Empatia é algo volátil?
Para Lucas Galdino, cofundador e produtor executivo do canal Histórias de Ter.a.pia, a vontade de resgatar essa escuta nasceu em 2018, um ano eleitoral cinzento e acirrado no Brasil:
“Parecia que ninguém queria ouvir ninguém. A gente entendia que conversas profundas, importantes, sobre futuro, desejos e questões sociais não podem acontecer só de dois em dois anos. Precisamos entender o que se passa na cabeça do nosso vizinho, não pra convencer essas pessoas de algo, mas pra compreender a complexidade humana.”
É justamente nesse comportamento do público, em um país historicamente apaixonado pela vida alheia, que surge uma divisão na Creator Economy: o que separa a mera fofoca do storytelling profissional? Quando o foco é só contar de qualquer jeito em busca do like (alô páginas de fofoca), o julgamento é automático e nunca vai provocar empatia na audiência. Mas quando entra em cena um contador de histórias profissional, como o Lucas, o contexto passa a importar.

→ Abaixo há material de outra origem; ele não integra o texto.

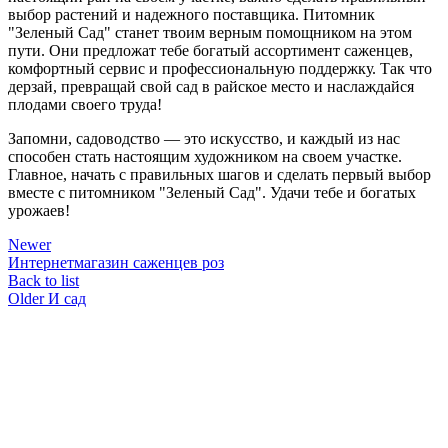
выбор растений и надежного поставщика. Питомник
"Зеленый Сад" станет твоим верным помощником на этом
пути. Они предложат тебе богатый ассортимент саженцев,
комфортный сервис и профессиональную поддержку. Так что
дерзай, превращай свой сад в райское место и наслаждайся
плодами своего труда!
Запомни, садоводство — это искусство, и каждый из нас
способен стать настоящим художником на своем участке.
Главное, начать с правильных шагов и сделать первый выбор
вместе с питомником "Зеленый Сад". Удачи тебе и богатых
урожаев!
Newer
Интернетмагазин саженцев роз
Back to list
Older
И сад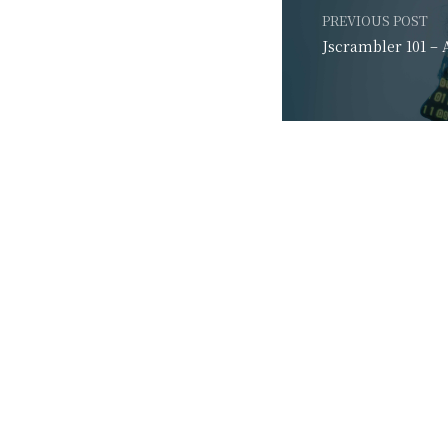
PREVIOUS POST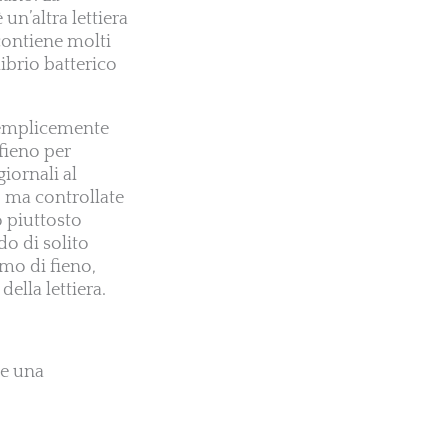
un’altra lettiera
 contiene molti
ibrio batterico
 semplicemente
 fieno per
giornali al
o, ma controllate
o piuttosto
o di solito
mo di fieno,
ella lettiera.
re una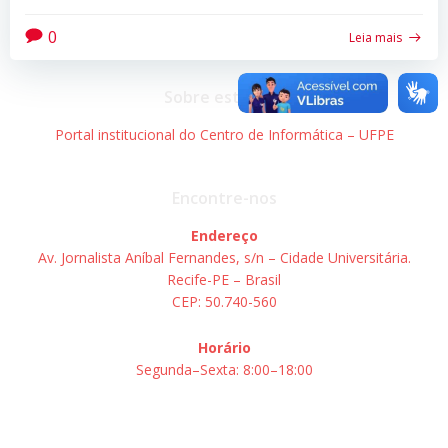
0
Leia mais
Sobre este site
Portal institucional do Centro de Informática – UFPE
Encontre-nos
Endereço
Av. Jornalista Aníbal Fernandes, s/n – Cidade Universitária.
Recife-PE – Brasil
CEP: 50.740-560
Horário
Segunda–Sexta: 8:00–18:00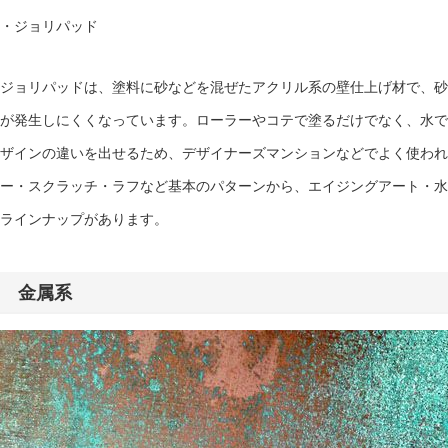
・ジョリパッド
ジョリパッドは、塗料に砂などを混ぜたアクリル系の壁仕上げ材で、砂
が発生しにくくなっています。
ローラーやコテで塗るだけでなく、水で
ザインの違いを出せるため、デザイナーズマンションなどでよく使われ
ー・スクラッチ・ラフなど基本のパターンから、エイジングアート・水
ラインナップがあります。
金属系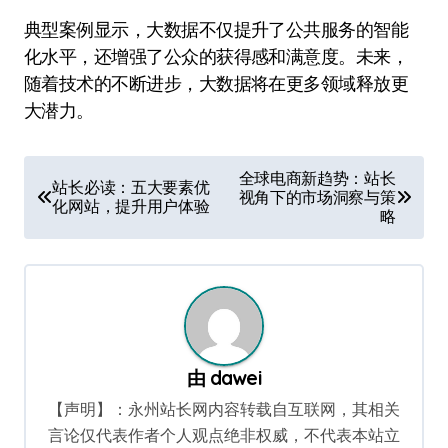
典型案例显示，大数据不仅提升了公共服务的智能
化水平，还增强了公众的获得感和满意度。未来，
随着技术的不断进步，大数据将在更多领域释放更
大潜力。
文
全球电商新趋势：站长
站长必读：五大要素优
视角下的市场洞察与策
章
化网站，提升用户体验
略
导
航
由
dawei
【声明】：永州站长网内容转载自互联网，其相关
言论仅代表作者个人观点绝非权威，不代表本站立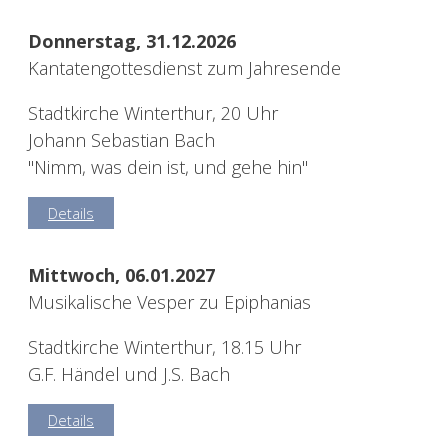
Donnerstag, 31.12.2026
Kantatengottesdienst zum Jahresende
Stadtkirche Winterthur, 20 Uhr
Johann Sebastian Bach
"Nimm, was dein ist, und gehe hin"
Details
Mittwoch, 06.01.2027
Musikalische Vesper zu Epiphanias
Stadtkirche Winterthur, 18.15 Uhr
G.F. Händel und J.S. Bach
Details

Do radinho de pilha ao fone de ouvido
Como bem lembra Déia Freitas, “nos anos 60, 70, as pessoas ouviam novela nos rádios, a radionovela. Então, sempre que a gente tiver uma boa história, seja uma série, um filme, um podcast, as pessoas vão ter interesse em ouvir.” Paula Scarpin, diretora de criação da Rádio Novelo, concorda que esse instinto auditivo independe de telas ou conexões:
“Contar e ouvir histórias são parte das tradições mais intrinsecamente humanas, independentemente da internet”, afirma. Para ela, no cenário atual de avalanche de conteúdos e fake news, as pessoas buscam o formato “justamente por causa da dificuldade de ter a veracidade atestada — as pessoas se conectam com histórias sabidamente reais, curadas por contadores em que elas confiam.”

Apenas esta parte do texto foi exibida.